Luciano Moggi: Od czasów Calciopoli nic się nie zmieniło

Luciano Moggi uważa, że od czasów pamiętnej afery Calciopoli nic się nie zmieniło. Zdaniem byłego dyrektora generalnego Juventusu Turyn nadal to sędziowie są głównymi aktorami większości meczów i to właśnie ich postawa na boisku ma wpływ na ostateczne losy poszczególnych konfrontacji.

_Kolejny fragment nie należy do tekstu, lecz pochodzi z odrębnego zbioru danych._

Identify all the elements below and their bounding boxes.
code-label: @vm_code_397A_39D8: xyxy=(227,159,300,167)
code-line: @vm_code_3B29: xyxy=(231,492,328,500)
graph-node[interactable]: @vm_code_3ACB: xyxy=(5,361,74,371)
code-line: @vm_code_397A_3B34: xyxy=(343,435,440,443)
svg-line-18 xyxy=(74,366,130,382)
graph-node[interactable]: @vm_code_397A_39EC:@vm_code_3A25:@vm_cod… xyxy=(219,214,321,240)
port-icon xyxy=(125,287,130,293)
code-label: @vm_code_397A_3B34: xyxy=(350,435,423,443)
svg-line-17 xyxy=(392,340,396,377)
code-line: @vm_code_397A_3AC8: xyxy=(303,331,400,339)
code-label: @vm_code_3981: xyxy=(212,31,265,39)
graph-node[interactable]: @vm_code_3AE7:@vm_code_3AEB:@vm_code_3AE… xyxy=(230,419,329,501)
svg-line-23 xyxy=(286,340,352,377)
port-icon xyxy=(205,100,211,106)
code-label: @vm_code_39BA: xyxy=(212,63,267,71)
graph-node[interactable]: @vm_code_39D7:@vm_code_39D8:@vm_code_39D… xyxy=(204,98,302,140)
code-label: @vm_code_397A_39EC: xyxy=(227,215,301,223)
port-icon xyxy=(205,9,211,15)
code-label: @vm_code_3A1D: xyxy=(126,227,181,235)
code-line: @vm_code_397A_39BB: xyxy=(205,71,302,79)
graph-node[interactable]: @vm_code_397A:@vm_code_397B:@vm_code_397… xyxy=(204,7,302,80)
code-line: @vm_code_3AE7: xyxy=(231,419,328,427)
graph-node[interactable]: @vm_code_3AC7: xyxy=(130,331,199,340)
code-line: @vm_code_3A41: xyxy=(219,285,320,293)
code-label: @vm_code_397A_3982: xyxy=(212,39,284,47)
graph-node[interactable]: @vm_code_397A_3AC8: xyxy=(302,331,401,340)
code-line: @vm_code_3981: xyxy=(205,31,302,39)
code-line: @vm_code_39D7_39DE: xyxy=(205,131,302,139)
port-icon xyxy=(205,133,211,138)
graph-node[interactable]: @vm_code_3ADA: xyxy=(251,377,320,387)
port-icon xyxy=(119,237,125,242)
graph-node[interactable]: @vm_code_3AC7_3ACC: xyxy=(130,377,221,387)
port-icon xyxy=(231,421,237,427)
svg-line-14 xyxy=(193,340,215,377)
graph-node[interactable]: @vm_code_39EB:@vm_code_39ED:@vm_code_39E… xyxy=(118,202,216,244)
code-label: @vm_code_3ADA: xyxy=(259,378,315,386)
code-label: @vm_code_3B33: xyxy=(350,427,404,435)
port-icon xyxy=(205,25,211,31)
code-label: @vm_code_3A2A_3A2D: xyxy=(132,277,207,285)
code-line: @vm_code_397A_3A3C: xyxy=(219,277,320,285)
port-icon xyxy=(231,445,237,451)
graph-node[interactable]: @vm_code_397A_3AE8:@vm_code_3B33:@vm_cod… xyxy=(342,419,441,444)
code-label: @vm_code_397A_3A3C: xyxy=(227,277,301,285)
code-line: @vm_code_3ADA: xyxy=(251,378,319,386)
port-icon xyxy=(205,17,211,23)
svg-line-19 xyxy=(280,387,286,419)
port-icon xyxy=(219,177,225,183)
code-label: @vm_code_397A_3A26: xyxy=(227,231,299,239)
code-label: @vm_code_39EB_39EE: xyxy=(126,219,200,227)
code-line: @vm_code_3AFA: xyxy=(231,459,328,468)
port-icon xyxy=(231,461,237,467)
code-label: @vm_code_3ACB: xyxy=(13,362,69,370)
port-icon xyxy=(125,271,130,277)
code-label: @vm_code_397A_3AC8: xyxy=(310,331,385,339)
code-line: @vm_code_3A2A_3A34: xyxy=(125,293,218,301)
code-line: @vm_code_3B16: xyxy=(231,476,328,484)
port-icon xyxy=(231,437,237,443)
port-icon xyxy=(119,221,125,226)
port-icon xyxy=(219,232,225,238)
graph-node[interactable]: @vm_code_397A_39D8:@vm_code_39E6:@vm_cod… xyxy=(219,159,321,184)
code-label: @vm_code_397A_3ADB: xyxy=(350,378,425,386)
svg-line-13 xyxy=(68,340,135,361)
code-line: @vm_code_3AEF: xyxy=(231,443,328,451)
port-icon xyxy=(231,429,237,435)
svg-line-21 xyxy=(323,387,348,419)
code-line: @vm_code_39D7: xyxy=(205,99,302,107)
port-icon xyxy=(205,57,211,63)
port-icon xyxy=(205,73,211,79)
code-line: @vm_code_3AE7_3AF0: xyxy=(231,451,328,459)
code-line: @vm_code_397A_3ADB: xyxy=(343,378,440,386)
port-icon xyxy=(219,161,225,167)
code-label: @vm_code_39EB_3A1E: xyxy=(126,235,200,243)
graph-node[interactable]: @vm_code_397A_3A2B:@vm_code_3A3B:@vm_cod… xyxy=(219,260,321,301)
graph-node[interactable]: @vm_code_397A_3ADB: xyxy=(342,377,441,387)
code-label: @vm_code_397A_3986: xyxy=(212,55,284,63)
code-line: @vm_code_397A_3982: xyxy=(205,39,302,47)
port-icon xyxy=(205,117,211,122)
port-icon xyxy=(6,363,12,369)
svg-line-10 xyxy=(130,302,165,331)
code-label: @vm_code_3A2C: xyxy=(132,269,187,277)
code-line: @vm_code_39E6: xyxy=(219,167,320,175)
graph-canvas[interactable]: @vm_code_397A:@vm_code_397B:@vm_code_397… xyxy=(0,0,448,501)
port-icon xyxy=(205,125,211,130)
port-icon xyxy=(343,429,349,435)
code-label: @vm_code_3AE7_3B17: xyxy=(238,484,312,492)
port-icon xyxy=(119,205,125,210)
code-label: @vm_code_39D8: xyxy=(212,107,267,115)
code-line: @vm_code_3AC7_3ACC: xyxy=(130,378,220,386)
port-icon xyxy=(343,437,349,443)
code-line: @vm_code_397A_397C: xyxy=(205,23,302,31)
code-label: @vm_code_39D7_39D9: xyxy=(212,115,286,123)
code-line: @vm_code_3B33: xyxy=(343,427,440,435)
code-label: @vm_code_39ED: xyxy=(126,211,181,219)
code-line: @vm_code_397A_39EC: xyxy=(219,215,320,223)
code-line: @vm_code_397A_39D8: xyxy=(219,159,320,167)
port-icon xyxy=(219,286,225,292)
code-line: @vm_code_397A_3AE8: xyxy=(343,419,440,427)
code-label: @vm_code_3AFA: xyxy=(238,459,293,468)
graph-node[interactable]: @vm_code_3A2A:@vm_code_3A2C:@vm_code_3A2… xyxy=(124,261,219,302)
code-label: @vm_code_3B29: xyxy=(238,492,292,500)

W tym artykule dowiesz się o:

- Juventus powrócił i zdobył trzy punkty, ale nadal gra słabo, tak jak teraz. Pozyskali Diego z Werderu, który może grać praktycznie nawet jako pierwszy albo drugi napastnik. Jeśli Juventus nie widzi go w tej roli, może go równie dobrze posadzić na ławce rezerwowych lub odesłać na trybuny - powiedział.

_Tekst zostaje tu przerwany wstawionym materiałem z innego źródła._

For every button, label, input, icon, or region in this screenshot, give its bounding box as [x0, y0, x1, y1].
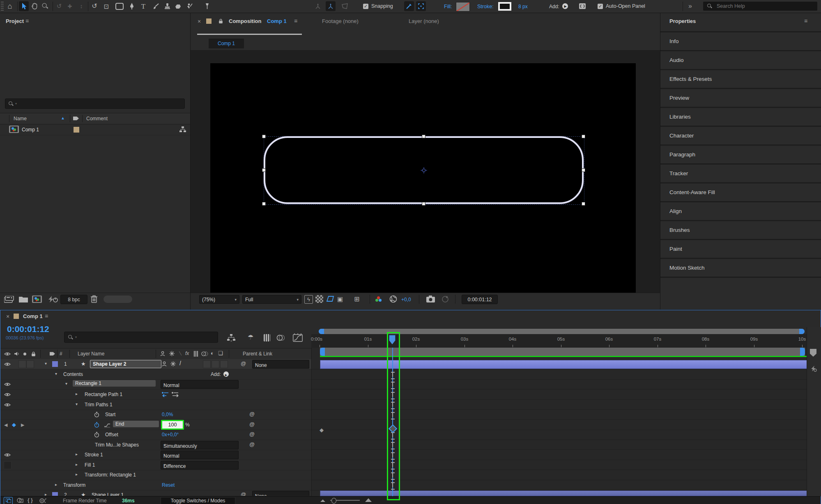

- Amauri? On pokazał, że nadal może strzelać gole. Taki zawodnik jak on bardzo tego potrzebuje, bo inaczej zachowuje się jakby był okaleczony - dodał.

- Bettega jest zadowolony? Może być zadowolony tylko z wyniku. Na boisku było mało sprawiedliwości. Działacze chcą trochę zbyt wielkiego Juventusu dla kibiców. Juve cały czas może być lepsze od Romy i Milanu, tylko Inter jest poza ich zasięgiem. Jeśli ponownie nie wpadną w poślizg, wówczas wszystko może się zdarzyć - kontynuował.

- Wiele błędów arbitrów? To jest potwierdzenie, że nadal nic się nie zmieniło. Teraz nikt jednak nie twierdzi, że są skorumpowani. Teraz nadal to oni mają największą władzę - mówił.

- Chcecie porozmawiać o historii z żółtymi kartkami? Od czasu afery Calciopoli analizowałem trzy sezony i mogę powiedzieć, że jest tak, jak było przed aferą Calciopoli - zauważył.

- Liga Mistrzów? W tym tygodniu powraca i zobaczycie różnice pomiędzy włoskim, a międzynarodowym futbolem. Będzie ciężko nawet oto, aby do dalszych gier awansowała chociażby jedna włoska drużyna - zakończył.

Moggi w 2006 roku został uznany winnym za bycie ojcem skandalu we Włoszech i w efekcie został zdyskwalifikowany na pięć lat. On sam cały czas uważa, że był tylko jednym z ziarenek piasku i to że odsunięto go od świata futbolu wcale nie oznacza, że Serie A już nie jest skorumpowana. Ostatnie wydarzenia pokazują, że w słowach Moggiego może być sporo racji.